Last year, he pitched with the bases juiced 19 times and allowed just one hit and struck out an incredible 14 batters. Still, it is going to catch up with you; especially without the net of Rivera.

"Eventually, I'm not going to be able to get out of all the messes I create," Robertson said. "It was really tough, just a sad way to end a game."

The psyche of a closer is tested everywhere in baseball and in this tabloid town it might be tested even more. Armando Benitez used to wrestle with the fact that reporters only crowded around his locker when he failed, not when he succeeded.
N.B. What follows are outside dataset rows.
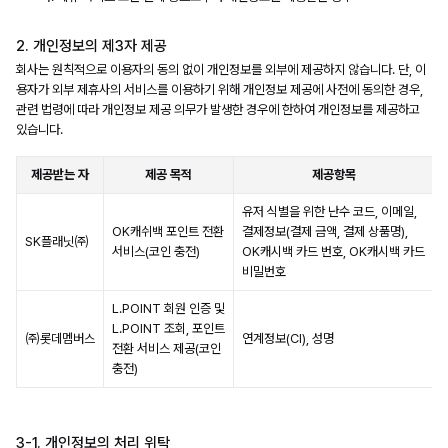
2. 개인정보의 제3자 제공
회사는 원칙적으로 이용자의 동의 없이 개인정보를 외부에 제공하지 않습니다. 단, 이
용자가 외부 제휴사의 서비스를 이용하기 위해 개인정보 제공에 사전에 동의한 경우,
관련 법령에 따라 개인정보 제공 의무가 발생한 경우에 한하여 개인정보를 제공하고
있습니다.
제공받는 자
제공 목적
제공항목
유저 식별을 위한 난수 코드, 이메일,
OK캐쉬백 포인트 전환
결제정보(결제 금액, 결제 상품명),
SK플래닛㈜
서비스(코인 충전)
OK캐시백 카드 번호, OK캐시백 카드
비밀번호
L.POINT 회원 인증 및
L.POINT 조회, 포인트
㈜롯데멤버스
연계정보(CI), 성명
전환 서비스 제공(코인
충전)
3-1. 개인정보의 처리 위탁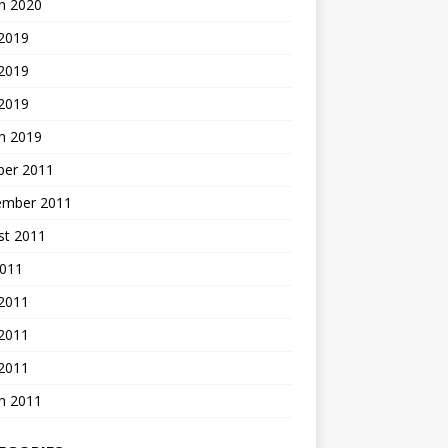
h 2020
 2019
2019
 2019
h 2019
ber 2011
ember 2011
st 2011
2011
 2011
2011
 2011
h 2011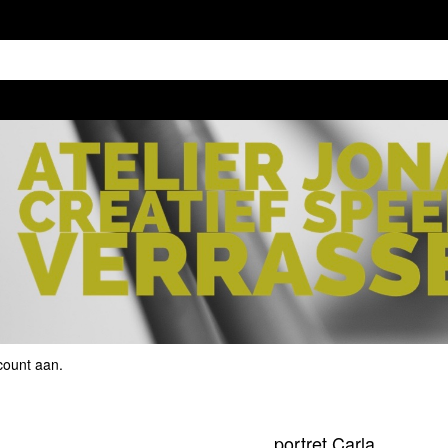
count aan
.
portret Carla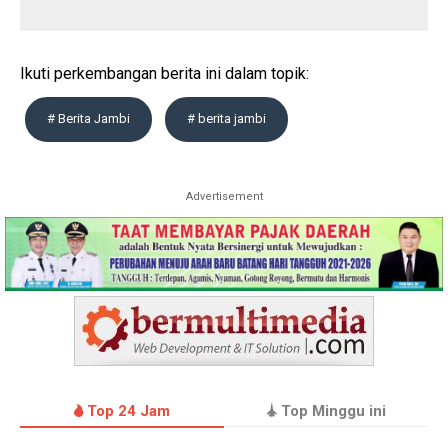
Ikuti perkembangan berita ini dalam topik:
# Berita Jambi
# berita jambi
Advertisement
Top 24 Jam
Top Minggu ini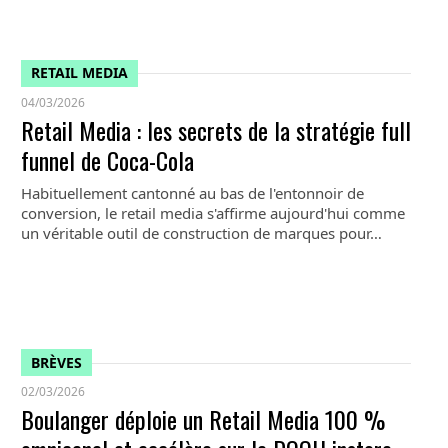
RETAIL MEDIA
04/03/2026
Retail Media : les secrets de la stratégie full
funnel de Coca-Cola
Habituellement cantonné au bas de l'entonnoir de
conversion, le retail media s'affirme aujourd'hui comme
un véritable outil de construction de marques pour…
BRÈVES
02/03/2026
Boulanger déploie un Retail Media 100 %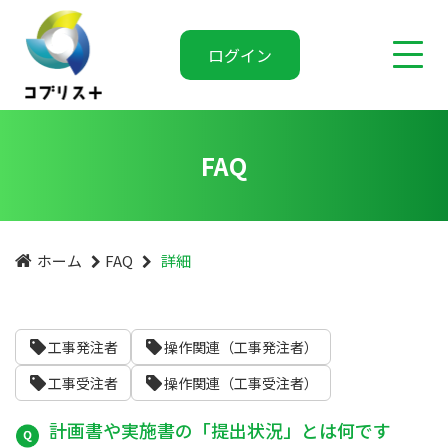
ログイン
FAQ
ホーム
FAQ
詳細
工事発注者
操作関連（工事発注者）
工事受注者
操作関連（工事受注者）
計画書や実施書の「提出状況」とは何です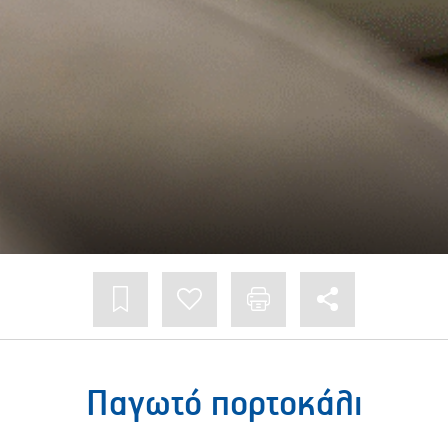
Παγωτό πορτοκάλι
That is life at the end of the game.

"Being the closer is a little like being that kicker with two seconds to go and you have a 45-yard field goal," Girardi said. "You either make it and you are the hero or you have to find a way to bounce back. The great ones find a way to bounce back."

Girardi plans to look into Robertson's eyes when the clubhouse opens on Thursday. Robertson, after back-to-back outings, won't be available to close. Still, Girardi will likely deliver some words to make sure Robertson's head remains right.

"I don't think anyone will ever take for granted what Mo was," Girardi said. "But let's not forgot that Mo blew a save the first game of the year. As I said, I think we can over-evaluate this on two save opportunities. We could talk about this ad nauseum if we wanted to."

We could. Robertson has been too successful to think he can't handle the ninth. But that piece of real estate is different than the eighth. You have to have a relentless belief in yourself. Rivera has it and tried to pass it on to Robertson.

In a brief pregame conversation, Rivera told Robertson, "You can do it."

"I wasn't able to tonight," Robertson said after the loss.

What does it mean? Life after Rivera may have a lot of success, but, even if it does, ninth innings will probably feel a lot more like they do in the other 29 ballparks in the country.